Uns hat das gefallen, dieses Ambiente, das auf Gefühliges vorbereiten sollte, wo aber doch die meisten der vielen Charlotten, die durchaus miteinander konkurrierten, wer denn die echteste Frau von Stein sei, eine spitze Feder führten, zu der die Gemütlichkeit und Sanftheit der Kulisse dann wiederum gar nicht paßte. Ob nach der Pause deshalb das alles abgeräumt war?
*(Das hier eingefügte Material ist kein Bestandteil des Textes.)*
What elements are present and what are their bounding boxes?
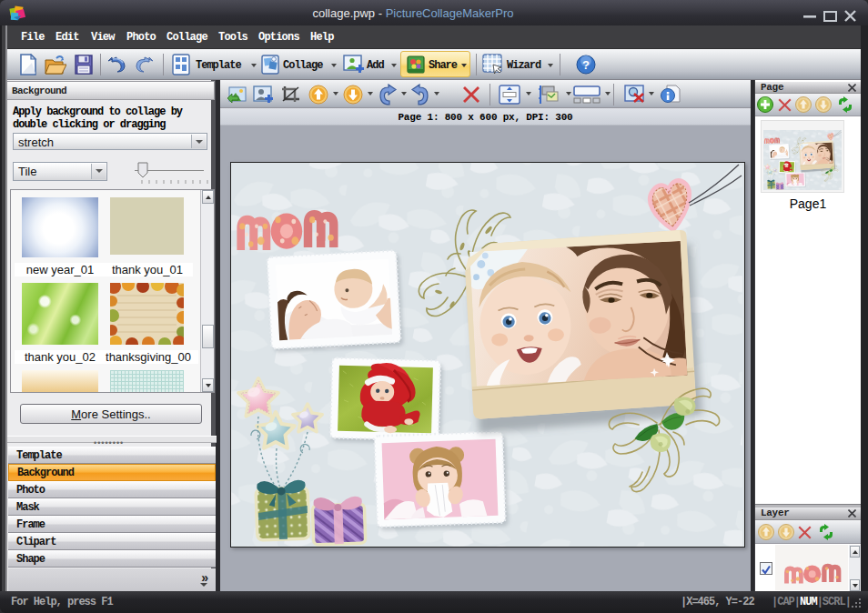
svg-text:?: ? [582, 58, 590, 72]
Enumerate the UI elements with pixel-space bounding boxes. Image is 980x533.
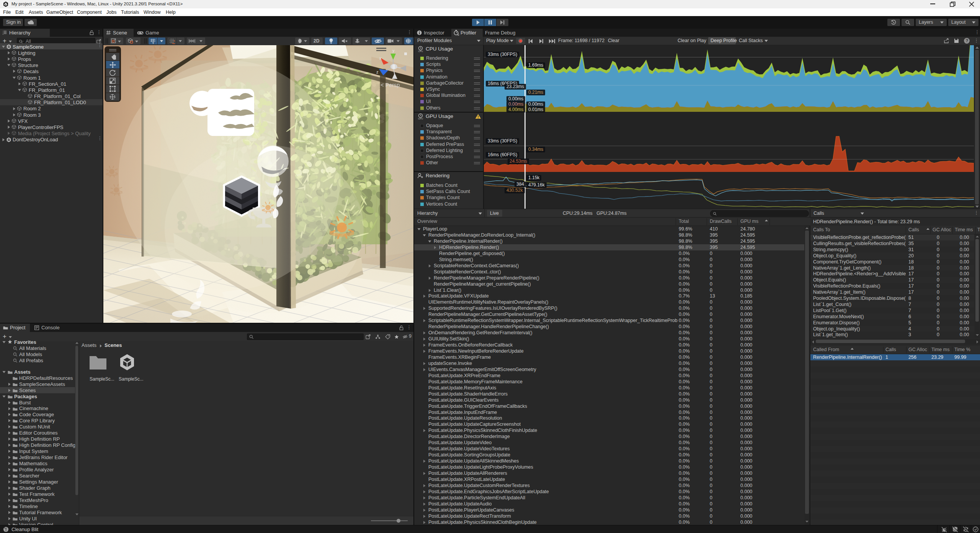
svg-text:y: y	[392, 48, 395, 53]
svg-text:< Persp: < Persp	[381, 82, 400, 88]
svg-text:GPU: GPU	[418, 118, 423, 120]
svg-text:Y: Y	[152, 41, 154, 44]
svg-text:x: x	[379, 56, 382, 60]
svg-text:z: z	[376, 70, 379, 74]
svg-text:CPU: CPU	[418, 50, 423, 52]
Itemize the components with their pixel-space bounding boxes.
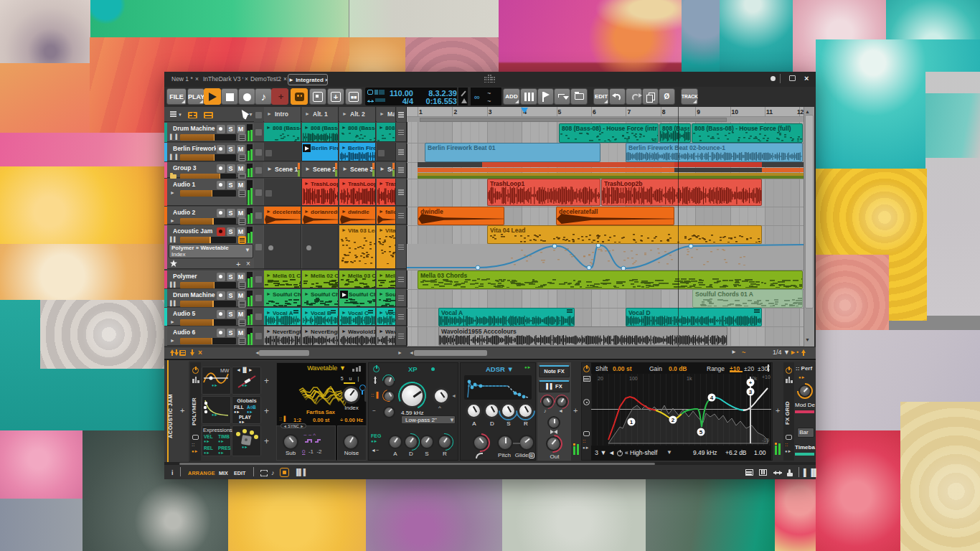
svg-text:5: 5 (699, 429, 703, 435)
svg-text:2: 2 (672, 417, 675, 423)
svg-text:+: + (749, 380, 752, 385)
svg-text:1: 1 (630, 419, 633, 425)
svg-text:3: 3 (749, 389, 753, 395)
svg-text:4: 4 (710, 395, 714, 401)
Das erschloß sich uns nicht, wohl aber, daß es gar nicht so einfach ist, aus 14 Antworten, die alle im Programmheft aufgeführt sind, weshalb wir wissen, daß eine einzige der Autorinnen schon einen ganzen Abend mit ihrer Antwort hätte bestreiten können, daß also aus 14 Antworten ein Theaterabend wird.

 

Wie gesagt, wir haben uns an der Unterschiedlichkeit der Frauen erfreut, die als Laien auch Gitarre und Cello spielen konnten, singen und tanzen sowieso. Im Hintergrund spielte ein Mann am Flügel, als Unterhalter und DamenbeimSingenBegleiter, denn wo eine Dame singt, ist potzblitz ein Damenchor nicht weit. Daß der kleine junge Goethe nicht aufgab, obwohl er immer wieder auf die Nase fiel, ist eben Titanenart. Warum allerdings war er so jung? Weil Goethe damals so jung war? Aber da war auch Madame doch nur sieben Jahre älter und nicht siebzig. Also, obwohl wir gerne dem Abendablauf folgten, paßte da irgendetwas nicht zusammen. Auf jeden Fall  klingt die Idee, die verlorenen Briefe durch Schreiben von Schriftstellerinnen von heute ersetzen zu wollen, viel doller, als ihre Ausführung auf der Bühne dann trägt. Aber die Frauen, die waren gut und mutig auch.